### Data shown
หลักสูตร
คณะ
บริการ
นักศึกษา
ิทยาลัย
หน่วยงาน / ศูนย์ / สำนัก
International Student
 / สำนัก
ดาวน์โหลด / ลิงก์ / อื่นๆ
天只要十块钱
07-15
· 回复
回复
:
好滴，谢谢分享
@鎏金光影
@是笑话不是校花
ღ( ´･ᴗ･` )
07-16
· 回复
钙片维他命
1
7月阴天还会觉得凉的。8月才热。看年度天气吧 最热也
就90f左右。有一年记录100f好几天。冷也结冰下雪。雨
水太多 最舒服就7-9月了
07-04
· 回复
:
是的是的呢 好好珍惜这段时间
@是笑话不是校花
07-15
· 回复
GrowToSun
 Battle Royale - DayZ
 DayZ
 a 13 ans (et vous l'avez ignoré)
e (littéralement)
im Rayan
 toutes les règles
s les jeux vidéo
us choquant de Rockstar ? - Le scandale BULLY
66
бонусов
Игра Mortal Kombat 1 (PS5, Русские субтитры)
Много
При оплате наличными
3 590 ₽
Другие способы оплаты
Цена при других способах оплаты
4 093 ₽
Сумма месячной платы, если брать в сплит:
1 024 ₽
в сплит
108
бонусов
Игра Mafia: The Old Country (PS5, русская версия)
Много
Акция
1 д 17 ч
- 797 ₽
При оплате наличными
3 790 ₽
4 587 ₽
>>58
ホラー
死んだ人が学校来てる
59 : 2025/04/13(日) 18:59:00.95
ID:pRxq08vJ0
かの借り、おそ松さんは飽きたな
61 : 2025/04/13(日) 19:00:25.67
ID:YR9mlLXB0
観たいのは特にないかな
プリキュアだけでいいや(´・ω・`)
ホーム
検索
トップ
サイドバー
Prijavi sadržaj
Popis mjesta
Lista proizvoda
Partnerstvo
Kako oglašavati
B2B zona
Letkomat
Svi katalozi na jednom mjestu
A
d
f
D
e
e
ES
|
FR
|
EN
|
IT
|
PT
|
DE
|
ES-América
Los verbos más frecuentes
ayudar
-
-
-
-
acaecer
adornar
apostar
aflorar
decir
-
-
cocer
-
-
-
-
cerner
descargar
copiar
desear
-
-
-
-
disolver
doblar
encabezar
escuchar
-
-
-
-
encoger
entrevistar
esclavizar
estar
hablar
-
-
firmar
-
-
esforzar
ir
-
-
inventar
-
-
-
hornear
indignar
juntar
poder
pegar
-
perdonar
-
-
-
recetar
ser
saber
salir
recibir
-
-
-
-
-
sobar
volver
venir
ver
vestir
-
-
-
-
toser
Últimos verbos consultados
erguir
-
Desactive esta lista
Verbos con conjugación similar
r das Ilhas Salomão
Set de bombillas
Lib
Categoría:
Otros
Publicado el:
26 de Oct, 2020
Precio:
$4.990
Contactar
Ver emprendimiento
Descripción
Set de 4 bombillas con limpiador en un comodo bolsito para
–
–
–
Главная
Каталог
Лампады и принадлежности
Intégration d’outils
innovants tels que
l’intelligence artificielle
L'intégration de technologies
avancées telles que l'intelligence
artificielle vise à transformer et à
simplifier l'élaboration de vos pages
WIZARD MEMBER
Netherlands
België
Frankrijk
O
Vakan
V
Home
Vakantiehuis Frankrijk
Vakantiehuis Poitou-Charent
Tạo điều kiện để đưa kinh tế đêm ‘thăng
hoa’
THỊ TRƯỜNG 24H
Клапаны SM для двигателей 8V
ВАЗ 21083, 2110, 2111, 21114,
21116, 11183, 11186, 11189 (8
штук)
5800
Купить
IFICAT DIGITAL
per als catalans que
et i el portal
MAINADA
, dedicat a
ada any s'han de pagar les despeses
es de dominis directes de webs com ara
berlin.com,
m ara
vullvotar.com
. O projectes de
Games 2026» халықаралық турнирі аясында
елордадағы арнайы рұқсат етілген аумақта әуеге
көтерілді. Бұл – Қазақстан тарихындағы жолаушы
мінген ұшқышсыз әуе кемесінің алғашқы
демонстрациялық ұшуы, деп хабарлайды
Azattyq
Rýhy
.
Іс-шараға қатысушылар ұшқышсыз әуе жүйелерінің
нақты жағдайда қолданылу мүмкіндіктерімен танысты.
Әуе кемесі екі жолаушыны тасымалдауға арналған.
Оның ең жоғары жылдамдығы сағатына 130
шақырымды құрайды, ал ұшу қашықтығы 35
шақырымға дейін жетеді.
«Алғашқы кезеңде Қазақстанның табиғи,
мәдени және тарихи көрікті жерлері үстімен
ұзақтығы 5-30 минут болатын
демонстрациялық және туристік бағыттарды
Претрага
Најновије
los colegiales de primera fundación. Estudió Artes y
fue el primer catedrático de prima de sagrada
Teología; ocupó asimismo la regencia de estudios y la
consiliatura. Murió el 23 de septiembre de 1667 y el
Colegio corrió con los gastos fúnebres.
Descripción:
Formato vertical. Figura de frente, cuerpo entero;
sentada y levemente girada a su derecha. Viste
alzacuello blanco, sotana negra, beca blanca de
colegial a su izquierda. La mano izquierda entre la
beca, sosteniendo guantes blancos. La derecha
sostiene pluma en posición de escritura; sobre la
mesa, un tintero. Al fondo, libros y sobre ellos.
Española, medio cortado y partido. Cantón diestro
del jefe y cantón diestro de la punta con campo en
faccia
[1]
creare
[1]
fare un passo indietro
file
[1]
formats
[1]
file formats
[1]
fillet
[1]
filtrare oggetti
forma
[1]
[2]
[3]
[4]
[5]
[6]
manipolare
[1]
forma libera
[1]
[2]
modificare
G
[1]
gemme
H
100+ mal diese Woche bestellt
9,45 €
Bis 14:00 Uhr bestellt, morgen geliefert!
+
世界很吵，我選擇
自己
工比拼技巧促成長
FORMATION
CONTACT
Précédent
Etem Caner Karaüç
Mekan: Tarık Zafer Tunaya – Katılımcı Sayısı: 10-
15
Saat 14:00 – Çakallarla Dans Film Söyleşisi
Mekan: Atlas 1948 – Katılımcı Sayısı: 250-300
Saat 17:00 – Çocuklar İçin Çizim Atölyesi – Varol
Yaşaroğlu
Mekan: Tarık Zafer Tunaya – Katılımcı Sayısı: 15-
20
######
• What this task involves: Without leaving out a single line, retype the material above exactly.

• Solution:
หลักสูตร
คณะ
บริการ
นักศึกษา
ิทยาลัย
หน่วยงาน / ศูนย์ / สำนัก
International Student
 / สำนัก
ดาวน์โหลด / ลิงก์ / อื่นๆ
天只要十块钱
07-15
· 回复
回复
:
好滴，谢谢分享
@鎏金光影
@是笑话不是校花
ღ( ´･ᴗ･` )
07-16
· 回复
钙片维他命
1
7月阴天还会觉得凉的。8月才热。看年度天气吧 最热也
就90f左右。有一年记录100f好几天。冷也结冰下雪。雨
水太多 最舒服就7-9月了
07-04
· 回复
:
是的是的呢 好好珍惜这段时间
@是笑话不是校花
07-15
· 回复
GrowToSun
 Battle Royale - DayZ
 DayZ
 a 13 ans (et vous l'avez ignoré)
e (littéralement)
im Rayan
 toutes les règles
s les jeux vidéo
us choquant de Rockstar ? - Le scandale BULLY
66
бонусов
Игра Mortal Kombat 1 (PS5, Русские субтитры)
Много
При оплате наличными
3 590 ₽
Другие способы оплаты
Цена при других способах оплаты
4 093 ₽
Сумма месячной платы, если брать в сплит:
1 024 ₽
в сплит
108
бонусов
Игра Mafia: The Old Country (PS5, русская версия)
Много
Акция
1 д 17 ч
- 797 ₽
При оплате наличными
3 790 ₽
4 587 ₽
>>58
ホラー
死んだ人が学校来てる
59 : 2025/04/13(日) 18:59:00.95
ID:pRxq08vJ0
かの借り、おそ松さんは飽きたな
61 : 2025/04/13(日) 19:00:25.67
ID:YR9mlLXB0
観たいのは特にないかな
プリキュアだけでいいや(´・ω・`)
ホーム
検索
トップ
サイドバー
Prijavi sadržaj
Popis mjesta
Lista proizvoda
Partnerstvo
Kako oglašavati
B2B zona
Letkomat
Svi katalozi na jednom mjestu
A
d
f
D
e
e
ES
|
FR
|
EN
|
IT
|
PT
|
DE
|
ES-América
Los verbos más frecuentes
ayudar
-
-
-
-
acaecer
adornar
apostar
aflorar
decir
-
-
cocer
-
-
-
-
cerner
descargar
copiar
desear
-
-
-
-
disolver
doblar
encabezar
escuchar
-
-
-
-
encoger
entrevistar
esclavizar
estar
hablar
-
-
firmar
-
-
esforzar
ir
-
-
inventar
-
-
-
hornear
indignar
juntar
poder
pegar
-
perdonar
-
-
-
recetar
ser
saber
salir
recibir
-
-
-
-
-
sobar
volver
venir
ver
vestir
-
-
-
-
toser
Últimos verbos consultados
erguir
-
Desactive esta lista
Verbos con conjugación similar
r das Ilhas Salomão
Set de bombillas
Lib
Categoría:
Otros
Publicado el:
26 de Oct, 2020
Precio:
$4.990
Contactar
Ver emprendimiento
Descripción
Set de 4 bombillas con limpiador en un comodo bolsito para
–
–
–
Главная
Каталог
Лампады и принадлежности
Intégration d’outils
innovants tels que
l’intelligence artificielle
L'intégration de technologies
avancées telles que l'intelligence
artificielle vise à transformer et à
simplifier l'élaboration de vos pages
WIZARD MEMBER
Netherlands
België
Frankrijk
O
Vakan
V
Home
Vakantiehuis Frankrijk
Vakantiehuis Poitou-Charent
Tạo điều kiện để đưa kinh tế đêm ‘thăng
hoa’
THỊ TRƯỜNG 24H
Клапаны SM для двигателей 8V
ВАЗ 21083, 2110, 2111, 21114,
21116, 11183, 11186, 11189 (8
штук)
5800
Купить
IFICAT DIGITAL
per als catalans que
et i el portal
MAINADA
, dedicat a
ada any s'han de pagar les despeses
es de dominis directes de webs com ara
berlin.com,
m ara
vullvotar.com
. O projectes de
Games 2026» халықаралық турнирі аясында
елордадағы арнайы рұқсат етілген аумақта әуеге
көтерілді. Бұл – Қазақстан тарихындағы жолаушы
мінген ұшқышсыз әуе кемесінің алғашқы
демонстрациялық ұшуы, деп хабарлайды
Azattyq
Rýhy
.
Іс-шараға қатысушылар ұшқышсыз әуе жүйелерінің
нақты жағдайда қолданылу мүмкіндіктерімен танысты.
Әуе кемесі екі жолаушыны тасымалдауға арналған.
Оның ең жоғары жылдамдығы сағатына 130
шақырымды құрайды, ал ұшу қашықтығы 35
шақырымға дейін жетеді.
«Алғашқы кезеңде Қазақстанның табиғи,
мәдени және тарихи көрікті жерлері үстімен
ұзақтығы 5-30 минут болатын
демонстрациялық және туристік бағыттарды
Претрага
Најновије
los colegiales de primera fundación. Estudió Artes y
fue el primer catedrático de prima de sagrada
Teología; ocupó asimismo la regencia de estudios y la
consiliatura. Murió el 23 de septiembre de 1667 y el
Colegio corrió con los gastos fúnebres.
Descripción:
Formato vertical. Figura de frente, cuerpo entero;
sentada y levemente girada a su derecha. Viste
alzacuello blanco, sotana negra, beca blanca de
colegial a su izquierda. La mano izquierda entre la
beca, sosteniendo guantes blancos. La derecha
sostiene pluma en posición de escritura; sobre la
mesa, un tintero. Al fondo, libros y sobre ellos.
Española, medio cortado y partido. Cantón diestro
del jefe y cantón diestro de la punta con campo en
faccia
[1]
creare
[1]
fare un passo indietro
file
[1]
formats
[1]
file formats
[1]
fillet
[1]
filtrare oggetti
forma
[1]
[2]
[3]
[4]
[5]
[6]
manipolare
[1]
forma libera
[1]
[2]
modificare
G
[1]
gemme
H
100+ mal diese Woche bestellt
9,45 €
Bis 14:00 Uhr bestellt, morgen geliefert!
+
世界很吵，我選擇
自己
工比拼技巧促成長
FORMATION
CONTACT
Précédent
Etem Caner Karaüç
Mekan: Tarık Zafer Tunaya – Katılımcı Sayısı: 10-
15
Saat 14:00 – Çakallarla Dans Film Söyleşisi
Mekan: Atlas 1948 – Katılımcı Sayısı: 250-300
Saat 17:00 – Çocuklar İçin Çizim Atölyesi – Varol
Yaşaroğlu
Mekan: Tarık Zafer Tunaya – Katılımcı Sayısı: 15-
20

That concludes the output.